Grok 4.5 ranks second with Grok CLI on FrontierSWE and is free to sample in Grok Build, but an undisclosed usage cap, mixed agent harnesses and newer rivals leave its measured cost efficiency—not a broad capability lead—as the clearest advantage.
Grok 4.5 has given SpaceXAI a credible coding-agent result and a low-cost offer for developers. The stronger conclusion is narrower than the leaderboard headline: the Grok 4.5–Grok CLI system is competitive on demanding, long-running tasks, and its measured economics stand out, but neither the benchmark nor capped free access establishes durable adoption or model supremacy.
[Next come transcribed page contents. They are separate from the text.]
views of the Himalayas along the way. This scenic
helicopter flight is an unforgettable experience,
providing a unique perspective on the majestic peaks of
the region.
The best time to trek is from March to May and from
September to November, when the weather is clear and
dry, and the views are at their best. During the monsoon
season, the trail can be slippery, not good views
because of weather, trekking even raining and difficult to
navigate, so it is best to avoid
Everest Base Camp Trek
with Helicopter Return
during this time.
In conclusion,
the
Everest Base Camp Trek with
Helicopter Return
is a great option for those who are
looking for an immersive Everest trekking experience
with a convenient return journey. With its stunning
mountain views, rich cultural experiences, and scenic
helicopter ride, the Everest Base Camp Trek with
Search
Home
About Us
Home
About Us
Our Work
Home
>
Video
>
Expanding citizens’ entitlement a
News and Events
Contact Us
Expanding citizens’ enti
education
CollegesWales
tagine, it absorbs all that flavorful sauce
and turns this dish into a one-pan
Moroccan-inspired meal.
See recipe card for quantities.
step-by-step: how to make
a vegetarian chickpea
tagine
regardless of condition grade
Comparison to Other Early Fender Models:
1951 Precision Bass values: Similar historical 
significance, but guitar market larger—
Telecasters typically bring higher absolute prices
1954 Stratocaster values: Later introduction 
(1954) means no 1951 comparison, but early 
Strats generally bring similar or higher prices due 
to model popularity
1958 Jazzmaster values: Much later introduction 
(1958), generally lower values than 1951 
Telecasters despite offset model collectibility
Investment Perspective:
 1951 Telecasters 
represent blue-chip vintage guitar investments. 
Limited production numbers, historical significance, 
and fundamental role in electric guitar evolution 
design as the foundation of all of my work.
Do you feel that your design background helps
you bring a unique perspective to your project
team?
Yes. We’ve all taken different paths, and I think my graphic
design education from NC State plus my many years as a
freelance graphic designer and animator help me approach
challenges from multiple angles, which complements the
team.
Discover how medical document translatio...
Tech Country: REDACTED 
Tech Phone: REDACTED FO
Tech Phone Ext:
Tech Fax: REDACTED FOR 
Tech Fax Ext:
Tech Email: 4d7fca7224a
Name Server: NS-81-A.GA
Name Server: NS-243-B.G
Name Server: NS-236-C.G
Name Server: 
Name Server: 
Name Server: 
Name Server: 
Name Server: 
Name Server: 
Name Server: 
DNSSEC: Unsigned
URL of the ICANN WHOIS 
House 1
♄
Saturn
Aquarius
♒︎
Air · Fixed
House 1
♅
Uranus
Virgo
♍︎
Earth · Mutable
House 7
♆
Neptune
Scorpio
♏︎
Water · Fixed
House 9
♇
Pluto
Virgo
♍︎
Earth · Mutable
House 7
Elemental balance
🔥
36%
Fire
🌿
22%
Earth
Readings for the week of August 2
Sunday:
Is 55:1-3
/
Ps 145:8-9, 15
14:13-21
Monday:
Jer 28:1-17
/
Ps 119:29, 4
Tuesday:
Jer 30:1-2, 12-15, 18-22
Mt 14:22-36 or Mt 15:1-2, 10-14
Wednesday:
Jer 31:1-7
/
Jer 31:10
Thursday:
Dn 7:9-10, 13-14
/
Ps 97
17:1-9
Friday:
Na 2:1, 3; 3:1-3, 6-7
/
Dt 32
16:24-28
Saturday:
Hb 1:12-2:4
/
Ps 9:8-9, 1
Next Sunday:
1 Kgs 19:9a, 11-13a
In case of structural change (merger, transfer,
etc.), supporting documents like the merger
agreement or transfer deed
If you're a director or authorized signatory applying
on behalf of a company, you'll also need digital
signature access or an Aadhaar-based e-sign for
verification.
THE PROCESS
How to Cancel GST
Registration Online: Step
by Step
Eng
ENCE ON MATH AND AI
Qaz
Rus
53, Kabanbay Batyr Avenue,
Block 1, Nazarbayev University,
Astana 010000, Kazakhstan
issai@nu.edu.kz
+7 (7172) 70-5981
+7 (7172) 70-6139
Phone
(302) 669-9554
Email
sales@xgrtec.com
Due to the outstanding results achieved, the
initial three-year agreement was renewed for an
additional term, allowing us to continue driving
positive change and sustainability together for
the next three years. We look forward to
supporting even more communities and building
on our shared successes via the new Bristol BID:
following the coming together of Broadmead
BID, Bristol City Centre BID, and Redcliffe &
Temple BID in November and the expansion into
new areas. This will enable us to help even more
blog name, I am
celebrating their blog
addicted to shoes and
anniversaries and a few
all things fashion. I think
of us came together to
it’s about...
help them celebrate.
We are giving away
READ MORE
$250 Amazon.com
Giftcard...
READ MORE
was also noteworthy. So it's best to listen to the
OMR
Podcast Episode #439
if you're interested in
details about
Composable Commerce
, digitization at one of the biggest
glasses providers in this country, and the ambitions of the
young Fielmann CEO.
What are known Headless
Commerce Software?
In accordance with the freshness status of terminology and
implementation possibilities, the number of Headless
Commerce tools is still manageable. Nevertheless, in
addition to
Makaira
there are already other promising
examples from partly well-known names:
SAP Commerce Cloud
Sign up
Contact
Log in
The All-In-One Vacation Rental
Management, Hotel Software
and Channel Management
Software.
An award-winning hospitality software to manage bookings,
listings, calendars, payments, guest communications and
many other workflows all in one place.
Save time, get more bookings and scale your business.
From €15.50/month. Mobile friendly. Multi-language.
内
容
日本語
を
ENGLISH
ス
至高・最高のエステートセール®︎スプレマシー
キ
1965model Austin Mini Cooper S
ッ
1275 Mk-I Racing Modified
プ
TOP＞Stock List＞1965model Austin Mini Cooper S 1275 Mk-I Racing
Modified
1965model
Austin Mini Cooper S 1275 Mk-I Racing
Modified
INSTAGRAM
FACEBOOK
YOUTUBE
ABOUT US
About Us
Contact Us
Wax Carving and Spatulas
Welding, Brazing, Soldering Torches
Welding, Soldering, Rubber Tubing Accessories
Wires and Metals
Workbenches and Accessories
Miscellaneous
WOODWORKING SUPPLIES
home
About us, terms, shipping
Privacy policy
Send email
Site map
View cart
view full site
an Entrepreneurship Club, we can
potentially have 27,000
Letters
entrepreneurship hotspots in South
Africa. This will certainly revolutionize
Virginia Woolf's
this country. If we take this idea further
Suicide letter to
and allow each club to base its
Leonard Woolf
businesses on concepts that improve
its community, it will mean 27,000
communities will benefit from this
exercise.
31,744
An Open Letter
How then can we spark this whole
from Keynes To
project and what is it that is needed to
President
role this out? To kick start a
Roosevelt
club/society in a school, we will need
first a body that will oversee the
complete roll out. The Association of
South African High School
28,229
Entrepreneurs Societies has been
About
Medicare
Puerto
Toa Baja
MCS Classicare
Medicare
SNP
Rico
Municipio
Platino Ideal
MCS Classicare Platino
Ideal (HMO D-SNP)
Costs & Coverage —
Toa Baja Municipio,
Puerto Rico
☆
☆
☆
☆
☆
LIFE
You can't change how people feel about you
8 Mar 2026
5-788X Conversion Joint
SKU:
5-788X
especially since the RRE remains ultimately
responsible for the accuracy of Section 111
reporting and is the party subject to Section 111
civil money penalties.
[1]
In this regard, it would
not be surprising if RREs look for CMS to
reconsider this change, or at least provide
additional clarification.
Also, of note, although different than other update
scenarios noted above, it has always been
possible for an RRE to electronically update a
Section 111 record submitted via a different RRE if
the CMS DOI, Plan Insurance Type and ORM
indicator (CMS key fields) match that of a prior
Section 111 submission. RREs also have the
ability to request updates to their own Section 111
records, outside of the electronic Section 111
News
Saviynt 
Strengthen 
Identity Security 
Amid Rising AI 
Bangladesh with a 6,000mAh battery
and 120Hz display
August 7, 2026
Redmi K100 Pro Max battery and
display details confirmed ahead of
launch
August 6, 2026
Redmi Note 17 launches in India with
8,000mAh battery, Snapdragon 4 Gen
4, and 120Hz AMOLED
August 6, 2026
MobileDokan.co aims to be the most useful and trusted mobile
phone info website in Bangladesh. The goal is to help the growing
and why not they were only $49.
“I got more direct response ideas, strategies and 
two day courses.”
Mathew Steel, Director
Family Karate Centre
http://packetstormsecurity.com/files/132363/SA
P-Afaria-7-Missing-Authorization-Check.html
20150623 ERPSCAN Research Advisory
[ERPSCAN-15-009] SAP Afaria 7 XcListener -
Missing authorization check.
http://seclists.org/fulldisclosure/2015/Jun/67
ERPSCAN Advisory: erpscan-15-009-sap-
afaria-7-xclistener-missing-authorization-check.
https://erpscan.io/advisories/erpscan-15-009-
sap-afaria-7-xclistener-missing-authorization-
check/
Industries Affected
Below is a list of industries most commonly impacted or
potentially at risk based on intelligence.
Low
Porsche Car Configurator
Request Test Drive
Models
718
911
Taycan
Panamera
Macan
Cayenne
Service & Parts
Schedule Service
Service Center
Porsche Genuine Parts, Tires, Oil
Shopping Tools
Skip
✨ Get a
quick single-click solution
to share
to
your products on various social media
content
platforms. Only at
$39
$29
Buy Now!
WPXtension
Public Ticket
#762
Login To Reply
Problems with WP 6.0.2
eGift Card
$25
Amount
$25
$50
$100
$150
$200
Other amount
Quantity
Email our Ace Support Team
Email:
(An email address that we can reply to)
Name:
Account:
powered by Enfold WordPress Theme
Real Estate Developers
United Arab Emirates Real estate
SpaceXAI made Grok 4.5 available through its paid API on July 8 for coding, agentic tasks and knowledge work. The release notes price it at $2 per million input tokens and $6 per million output tokens, with low, medium and high reasoning settings.
The company then said in a July 10 Grok account post that anyone with an X or Grok account could try the model in Grok Build. The free route has a token limit, but no published number; the report reproducing the announcement says the company described the allowance only as sufficient for testing. That supports a sampling offer, not a free API or a standing free quota on which a team can plan production work.
Grok Build itself is new. SpaceXAI put the coding agent into beta on May 14 and followed on May 19 with early access to grok-build-0.1, a model specifically developed for agentic coding workflows. Grok 4.5 therefore arrives through a first-party harness that had been public for less than two months.
The headline API price also needs deployment context. Independent testing says cached input costs $0.50 per million tokens but rates double for inputs longer than 200,000 tokens. The same analysis puts the context window at 500,000 tokens, down from 1 million for Grok 4.3. A separate launch account also reports the 500,000-token limit. The maximum context is therefore available, but not at the base input rate throughout.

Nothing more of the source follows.